- Los desaparecidos de Chile, los muertos olvidados de todas esas naciones que Kissinger devastó con sus estrategias despiadadas, claman por justicia o al menos por ese simulacro de justicia que se llama memoria.
Por Ariel Dorfman
Durham, Carolina del Norte (Proceso).- Es extrañamente apropiado que Henry Kissinger haya muerto en el año en que se conmemora el aniversario del golpe militar de 1973 que derrocó al presidente Salvador Allende y puso fin a la fascinante tentativa chilena de crear, por primera vez en la historia, una sociedad socialista sin recurrir a la violencia.
Como asesor de seguridad nacional de Richard Nixon, Kissinger se opuso ferozmente a Allende y desestabilizó a su gobierno democráticamente electo, por todos los medios posibles, porque consideraba que, si nuestra revolución pacífica tenía éxito, se vería afectada la hegemonía norteamericana. Temía, dijo, que el ejemplo se extendiera y afectara el equilibrio mundial del poder.

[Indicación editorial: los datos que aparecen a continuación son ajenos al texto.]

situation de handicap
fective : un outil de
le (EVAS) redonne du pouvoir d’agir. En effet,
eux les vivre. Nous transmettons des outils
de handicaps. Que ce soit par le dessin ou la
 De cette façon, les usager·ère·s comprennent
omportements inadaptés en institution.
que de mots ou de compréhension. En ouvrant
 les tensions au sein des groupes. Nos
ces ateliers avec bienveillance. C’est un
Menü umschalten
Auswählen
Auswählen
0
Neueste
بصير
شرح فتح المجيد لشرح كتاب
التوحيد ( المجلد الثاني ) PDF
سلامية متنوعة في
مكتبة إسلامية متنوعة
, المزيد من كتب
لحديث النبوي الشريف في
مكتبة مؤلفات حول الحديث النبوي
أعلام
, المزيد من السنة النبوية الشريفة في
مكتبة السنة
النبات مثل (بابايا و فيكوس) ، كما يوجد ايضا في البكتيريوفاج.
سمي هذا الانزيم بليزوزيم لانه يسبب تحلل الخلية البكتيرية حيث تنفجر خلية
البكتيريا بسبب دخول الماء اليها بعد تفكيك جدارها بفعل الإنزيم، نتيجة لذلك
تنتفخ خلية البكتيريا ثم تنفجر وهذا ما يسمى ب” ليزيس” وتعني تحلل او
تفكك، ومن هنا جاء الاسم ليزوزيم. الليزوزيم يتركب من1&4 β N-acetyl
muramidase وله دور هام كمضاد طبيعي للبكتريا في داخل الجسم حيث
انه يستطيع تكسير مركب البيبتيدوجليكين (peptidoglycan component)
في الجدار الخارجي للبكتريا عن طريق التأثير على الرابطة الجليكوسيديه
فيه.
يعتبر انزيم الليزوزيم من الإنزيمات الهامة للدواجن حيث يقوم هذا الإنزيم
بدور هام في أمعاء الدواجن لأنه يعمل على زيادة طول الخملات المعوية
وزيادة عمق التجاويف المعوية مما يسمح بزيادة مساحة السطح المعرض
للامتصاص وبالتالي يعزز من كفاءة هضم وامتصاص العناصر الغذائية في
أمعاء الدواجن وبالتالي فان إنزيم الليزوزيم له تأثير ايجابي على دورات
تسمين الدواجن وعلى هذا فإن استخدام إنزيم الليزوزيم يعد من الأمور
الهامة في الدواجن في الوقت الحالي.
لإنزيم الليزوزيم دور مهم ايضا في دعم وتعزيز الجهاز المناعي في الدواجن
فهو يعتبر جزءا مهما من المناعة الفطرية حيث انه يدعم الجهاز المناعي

Pero Kissinger no sólo fomentó activamente el derrocamiento violento de un líder extranjero elegido por una nación soberana y un pueblo libre, sino que también apoyó posteriormente el régimen homicida del general Augusto Pinochet, una adhesión que no tomó en cuenta que la dictadura violaba masivamente los derechos humanos de sus ciudadanos, cuya manifestación más brutal fue la práctica cruel y aterradora de "desaparecer" a los opositores.